J
James Kanze
It's disallowed. I'm looking at section (chapter?) 10 of the
current standard, p. 5: "A base class subobject may be of
zero size (clause 9); however, two subobjects that have the
same class type and that belong to the same most derived
object must not be allocated at the same address (5.10)."
That's what I thought, but it was late, and I couldn't find the
reference immediately. (And BTW: although the top level
divisions of the standard sure look like chapters to me, the
official nomenclature is section.)
I can see how that would be a tough thing to do, since you
don't actually know how much space the base is taking at
runtime. I'm sure somebody here could post a hack, if they
were so inclined.
You can do anything in C++. The question is: would you want to?
I don't think I've ever used memcpy in C++. I use structure
assignment instead. I wonder whether memcpy has any relative
advantages, e.g. in terms of performance. Anyway, the only
cases where I can think of memcpy being useful are for IPC via
shared memory, and for complicated buffering strategies.
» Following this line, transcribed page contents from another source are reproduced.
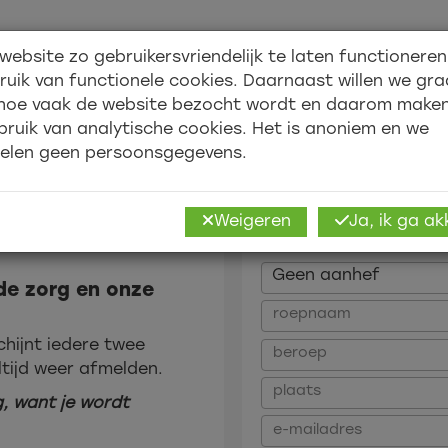
website zo gebruikersvriendelijk te laten functionere
Over ons
Academy
ruik van functionele cookies. Daarnaast willen we gr
hoe vaak de website bezocht wordt en daarom make
bruik van analytische cookies. Het is anoniem en we
elen geen persoonsgegevens.
Weigeren
Ja, ik ga a
Vul hieronder je g
n de zorg en onze
chijnt iedere twee
ltijd weer afmelden.
g, want je wordt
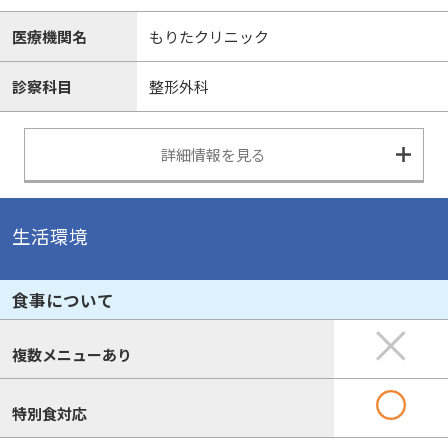
医療機関名
もりたクリニック
診察科目
整形外科
詳細情報を見る
生活環境
食事について
複数メニューあり
特別食対応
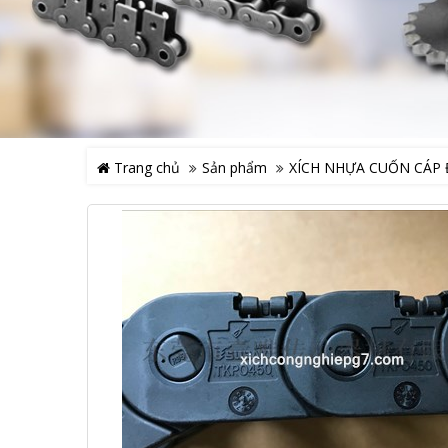
Trang chủ
Sản phẩm
XÍCH NHỰA CUỐN CÁP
No performance advantage---more likely the opposite. But it
works with arrays. I doubt I'd use it today (now that I've got
std::copy), but in the past, it has served me (in shared memory,
in fact).
I'm not thrilled that OO has come to mean that particular,
runtime-heavy school, but I think I've lost that battle.
I has to mean something to be useful as a term. If everything
you do is OO, then the term doesn't add anything. And of
course, the nice thing about C++ is that you only have to use
the technique (regardless of how you define it) when it's
appropriate. I'd categorize my applications as very OO, with a
lot of run-time dispatching (and a lot of code which handles the
objects without knowing their type), but I've still got a lot of
classes with value semantics as well.